L'ala è passata ai Brooklyn Nets nella trade per Kyrie Irving, ma il legame con la franchigia dove ha trascorso le prime sette stagioni della sua carriera non si è spezzato. E i Mavericks non hanno mai smesso di aiutare Finney-Smith nella risoluzione di una dolorosa questione familiare
C'è un'espressione che riccorre spesso nei commenti agli scambi e più in generale ai movimenti di mercato, anche clamorosi, che caratterizzano l'NBA: it's a business, si tratta di affari. I trasferimenti da una squadra all'altra avvengono in effetti spesso con modalità brusche, che in diversi casi ignorano del tutto i rapporti personali e d'affetto in essere tra giocatore, staff tecnico, dirigenza e tifoseria locale. Le regole dell'NBA, d'altro canto, sono chiare e implacabili e ogni giocatore, a eccezione forse del cerchio ristretto delle superstar, è ben conscio della possibilità di dover traslocare altrove e cambiare maglia da un momento all'altro. A volte, tuttavia, può succedere che il legame tra il giocatore e la squadra, intesa nel senso più ampio del termine, resista anche alle esigenze del mercato. Come nel caso del rapporto tra Dorian Finney-Smith e i Dallas Mavericks. Rapporto che, dal punto di vista formale, si è concluso lo scorso 6 febbraio, quando l'ala è stata spedita a Brooklyn nella trade che ha portato in Texas Kyrie Irving. Finney-Smith, arrivato a Dallas nel 2016 da undrafted e lì cresciuto fino a diventare uno dei role-player più apprezzati della lega, non si è però dimenticato dei Mavs e i Mavs non si sono dimenticati di lui. E insieme, giocatore e franchigia, hanno portato a termine un'impresa iniziata anni prima e che con il basket ha poco a che vedere.
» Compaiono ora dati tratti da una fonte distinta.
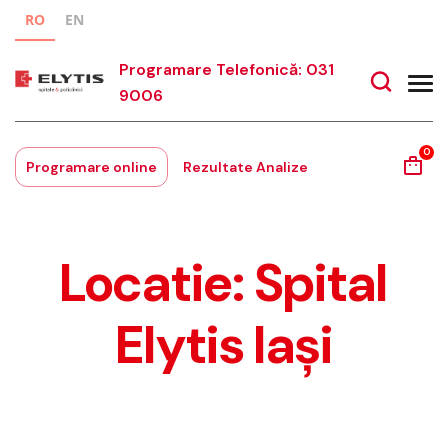
RO
EN
Programare Telefonică: 031
9006
0
Programare online
Rezultate Analize
Locatie:
Spital
Elytis Iași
Una rincorsa lunga 28 anni
C'è una cosa di cui Finney-Smith, nei suoi trent'anni di vita, non ha memoria: abbracciare suo padre. Dalla primavera del 1995, infatti, quando Dorian non aveva nemmeno due anni, Elbert Finney Jr. vive in carcere. Condannato a una pena di 44 anni per omicidio di secondo grado, il padre del giocatore ora ai Nets è stato oggetto di un lungo procedimento giudiziario conclusosi mercoledì 26 luglio. Il Consiglio della Virginia, stato dove era stato commesso il delitto originario, ha infatti concesso al padre del giocatore la libertà vigilata. Il Consiglio ha stabilito che Elbert Finney Jr. ha scontato una pena sufficiente e potrtà quindi uscire per la prima volta di prigione dopo oltre 28 anni. Si tratta di una concessione a dir poco inusuale per lo Stato della Virginia, che nei precedenti 1255 casi presi in esame aveva concesso il beneficio della libertà vigilata solamente a 23 richiedenti. Dal punto di vista legale, l'impresa ha dello straordinario e, oltre a quella di Finney-Smith, porta la firma dei Dallas Mavericks. La franchigia, con il proprietario Mark Cuban e il suo braccio destro Jason Lutin, ha infatti assistito il giocatore durante tutte le fasi del procedimento durato oltre due anni. Durante l'ultima, decisiva audizione, tenutasi a Richmond, capitale della Virginia, lo scorso 25 gennaio, Finney-Smith era accompagnato dal General Manager dei Mavs Nico Harrison e sono state ascoltate testimonianze di Cuban e dell'ex coach di Dallas Rick Carlisle, oltre a quella del giocatore. La sera successiva Finney-Smith ha raggiunto la squadra nella trasferta di Phoenix, dove ha aiutato i compagni a vincere con 18 punti e 12 rimbalzi. Dieci giorni dopo si trovava su un aereo diretto a New York, pronto a vestire una nuova maglia per la prima volta nella sua carriera da professionista. Oggi, però, Finney-Smith e la sua ex franchigia festeggiano insieme. "Non riesco nemmeno a esprimere la mia gratitudine per tutto ciò che i Mavericks hanno fatto a porte chiuse, senza cercare pubblicità. Amerò per sempre Dallas e tutte le persone che mi hanno aiutato". L'NBA è prima di tutto una questione d'affari, ma a volte sa essere anche molto altro.